One section of the latest edition of the high-school textbook, United States History: Heritage of Freedom, is titled “Birth of a Nation,” evoking the infamous 1915 pro-Ku-Klux-Klan film of that name. Moreover, in teaching the aftermath of the Civil War, instead of focusing on the violence that derailed Reconstruction-era governments, the textbook explains that Reconstruction failed because many formerly enslaved people were “not prepared for political responsibility.” The book does briefly note that “some Southern whites used illegal methods” and “terror tactics,” including forming the KKK. Yet, that mention of white terrorism is buried within an overall message of white victimhood.
In another example, the textbook equates the existence of white-supremacist politics in the 1920s with other forms of “social unrest”—including the formation of the National Association for the Advancement of Colored People. The book even argues that communism, not white-supremacist groups like the KKK, was the true “threat” to civil rights efforts. In this misleading telling, early leaders of the NAACP such as W.E.B. DuBois grew “disillusioned with the civil rights movement” and embraced communism, imperiling the movement.
Read more: What Reading 220 History Textbooks Taught One Scholar About Racism in America
Its description of more recent history is similarly skewed. The book dismisses the horrific 1991 police beating of Rodney King, saying, “While police brutality occurs in America, it is typically on a smaller scale than the media portrays.” The true villains of the King story, in the Abeka version, were the Black “rioters [who] destroyed over one thousand buildings and caused over two thousand injuries and sixty deaths.”
It is not difficult to see how a student could walk away from this kind of textbook with a flawed understanding of America’s racial past, and there may be millions of students who do so. As of 2019, Abeka’s market included a large slice of America’s 1,689,726 homeschooled students as well as nearly three-quarters of a million students in “conservative Christian” private schools.
When it comes to Abeka’s vision of history in particular, the U.S. Supreme Court recently opened the door to an even broader potential impact. In 2022, in Carson v. Makin, the court’s 6-3 conservative majority decided that religious schools using Abeka textbooks could not be excluded from a state program that placed some high-school students in private schools.
Alarmingly, with America’s educational divisions only growing deeper, the market for Abeka books, and others like them, may expand.

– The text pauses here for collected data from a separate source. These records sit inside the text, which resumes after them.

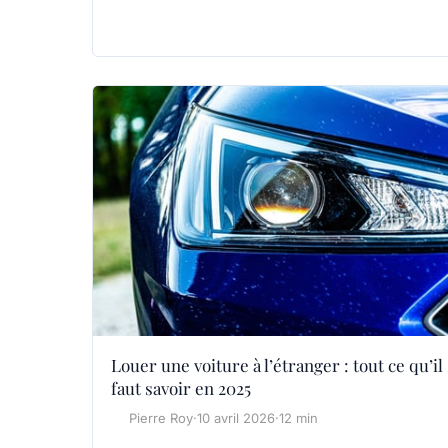
Louer une voiture à l’étranger : tout ce qu’il
faut savoir en 2025
Pierre Roy
·
10 avril 2026
·
12 min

Even more concerning, the Abeka curriculum is not the only one that is being pushed into tax-funded history classrooms. Hillsdale College in Michigan has been embraced by the governors of Florida and Tennessee for its skeletal history curriculum, one that teaches high school students that the Founding Fathers should be given credit for their “efforts . . . to abolish slavery.”
And leaders in Florida and Oklahoma recently agreed to include videos from PragerU as part of their accepted public-school curriculum. PragerU says its videos “promote American values,” but critics have pointed out troubling content, such as one video in which Christopher Columbus tells two fictional time-traveling children, “Being taken as a slave is better than being killed, no? I don't see the problem.”

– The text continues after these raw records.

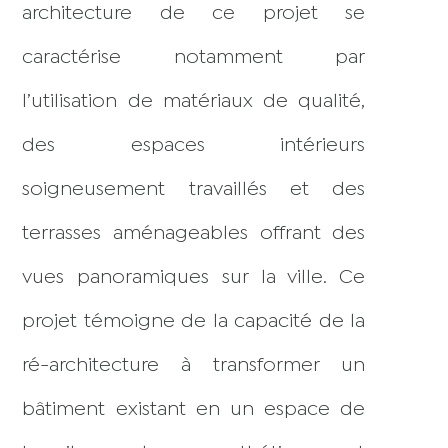
architecture de ce projet se
caractérise notamment par
l’utilisation de matériaux de qualité,
des espaces intérieurs
soigneusement travaillés et des
terrasses aménageables offrant des
vues panoramiques sur la ville. Ce
projet témoigne de la capacité de la
ré-architecture à transformer un
bâtiment existant en un espace de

Read more: What It Means That Florida Will Allow Conservative PragerU Content in Schools
Along with these other conservative counter-histories, the message of the Abeka curriculum is not fading away, but rather gaining steam, fueled by the prospect that schools might be able to use taxpayer dollars to teach its stilted version of the past.
Adam Laats is Professor of Education and History at Binghamton University (SUNY). He is the author of books such as The Other School Reformers, Fundamentalist U, and the forthcoming Mr. Lancaster’s System: The Origin of America’s Public Schools. Made by History takes readers beyond the headlines with articles written and edited by professional historians. Learn more about Made by History at TIME here.
Correction, Oct. 12:
The original version of this story misstated where Jason Aldean went to school. Aldean attended Windsor Academy, a school that uses Abeka books; he did not attend Pensacola Christian College.